WHAT THIS TASK INVOLVES: Copy the records below word for word, from the first line through the line that contains "проходили в нас службу. І ми до них буває", and leave out any pictures.

MATERIAL FOR THIS EXERCISE:

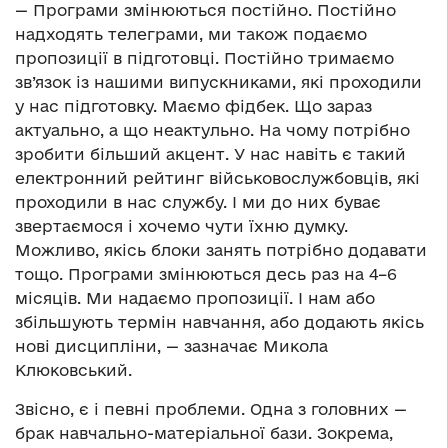
— Програми змінюються постійно. Постійно
надходять телеграми, ми також подаємо
пропозиції в підготовці. Постійно тримаємо
зв’язок із нашими випускниками, які проходили
у нас підготовку. Маємо фідбек. Що зараз
актуально, а що неактульно. На чому потрібно
зробити більший акцент. У нас навіть є такий
електронний рейтинг військовослужбовців, які
проходили в нас службу. І ми до них буває
звертаємося і хочемо чути їхню думку.
Можливо, якісь блоки занять потрібно додавати
тощо. Програми змінюються десь раз на 4–6
місяців. Ми надаємо пропозиції. І нам або
збільшують термін навчання, або додають якісь
нові дисципліни, — зазначає Микола
Клюковський.
Звісно, є і певні проблеми. Одна з головних —
брак навчально-матеріальної бази. Зокрема,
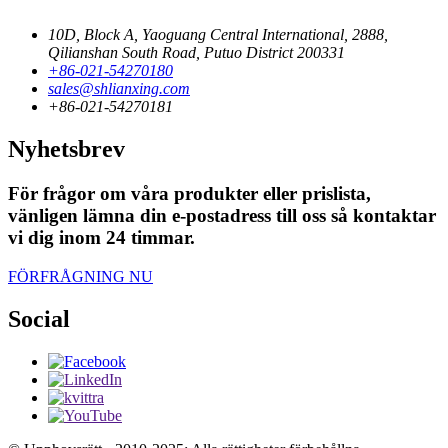
10D, Block A, Yaoguang Central International, 2888,
Qilianshan South Road, Putuo District 200331
+86-021-54270180
sales@shlianxing.com
+86-021-54270181
Nyhetsbrev
För frågor om våra produkter eller prislista,
vänligen lämna din e-postadress till oss så kontaktar
vi dig inom 24 timmar.
FÖRFRÅGNING NU
Social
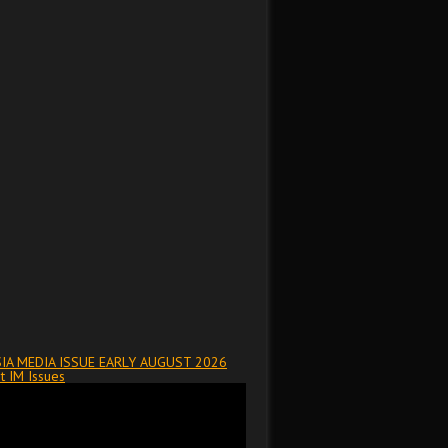
IA MEDIA ISSUE EARLY AUGUST 2026
t IM Issues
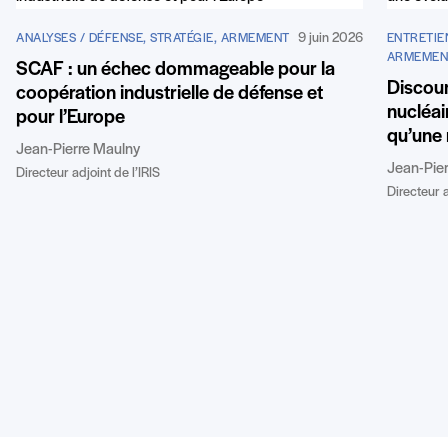
9 juin 2026
ANALYSES / DÉFENSE, STRATÉGIE, ARMEMENT
ENTRETIEN
ARMEMEN
SCAF : un échec dommageable pour la
Discour
coopération industrielle de défense et
nucléai
pour l’Europe
qu’une 
Jean-Pierre Maulny
Jean-Pie
Directeur adjoint de l’IRIS
Directeur a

RESPONSE:
— Програми змінюються постійно. Постійно
надходять телеграми, ми також подаємо
пропозиції в підготовці. Постійно тримаємо
зв’язок із нашими випускниками, які проходили
у нас підготовку. Маємо фідбек. Що зараз
актуально, а що неактульно. На чому потрібно
зробити більший акцент. У нас навіть є такий
електронний рейтинг військовослужбовців, які
проходили в нас службу. І ми до них буває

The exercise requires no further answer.